(WORK TO BE COMPLETED) Show every line of the data below that includes the word "near".

(SUPPLIED DATA)
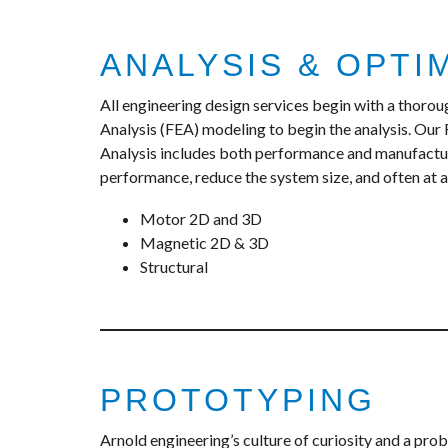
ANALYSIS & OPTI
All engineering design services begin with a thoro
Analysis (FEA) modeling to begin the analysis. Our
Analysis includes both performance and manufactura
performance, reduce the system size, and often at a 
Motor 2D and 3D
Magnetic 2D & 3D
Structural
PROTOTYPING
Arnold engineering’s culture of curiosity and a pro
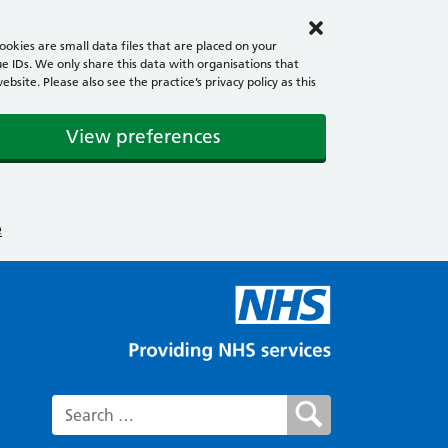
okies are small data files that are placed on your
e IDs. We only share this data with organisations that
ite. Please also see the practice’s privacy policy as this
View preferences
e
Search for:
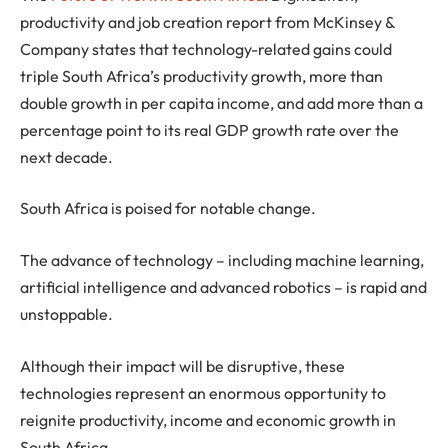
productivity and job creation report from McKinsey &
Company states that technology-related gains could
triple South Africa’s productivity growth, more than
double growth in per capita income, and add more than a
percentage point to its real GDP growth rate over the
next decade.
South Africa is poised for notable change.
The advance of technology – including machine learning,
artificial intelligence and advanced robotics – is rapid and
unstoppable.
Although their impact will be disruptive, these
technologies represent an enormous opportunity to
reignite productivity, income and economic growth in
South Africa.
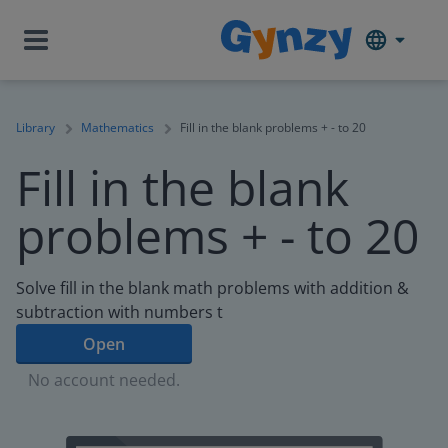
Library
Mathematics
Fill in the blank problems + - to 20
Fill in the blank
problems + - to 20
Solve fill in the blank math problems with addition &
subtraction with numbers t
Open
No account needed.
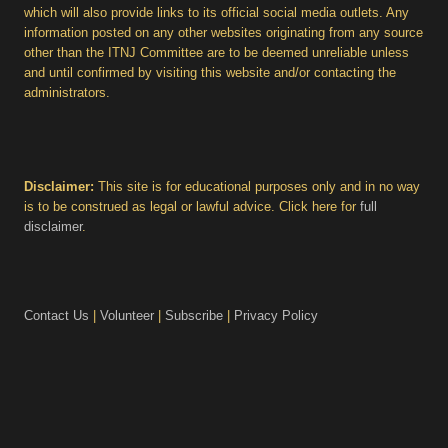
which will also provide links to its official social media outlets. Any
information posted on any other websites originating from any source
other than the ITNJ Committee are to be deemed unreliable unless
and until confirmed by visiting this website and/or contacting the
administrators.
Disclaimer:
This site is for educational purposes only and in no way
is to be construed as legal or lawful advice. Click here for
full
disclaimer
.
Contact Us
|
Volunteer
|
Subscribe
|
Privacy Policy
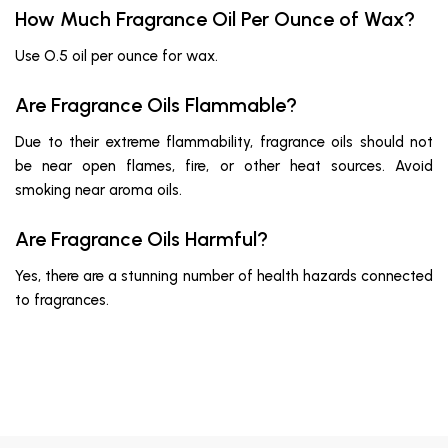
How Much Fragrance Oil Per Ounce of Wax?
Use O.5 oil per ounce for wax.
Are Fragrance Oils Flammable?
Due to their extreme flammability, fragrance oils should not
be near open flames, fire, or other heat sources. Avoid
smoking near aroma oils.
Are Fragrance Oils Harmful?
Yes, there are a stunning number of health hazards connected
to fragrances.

(REPLY TO THE EXERCISE)
be near open flames, fire, or other heat sources. Avoid
smoking near aroma oils.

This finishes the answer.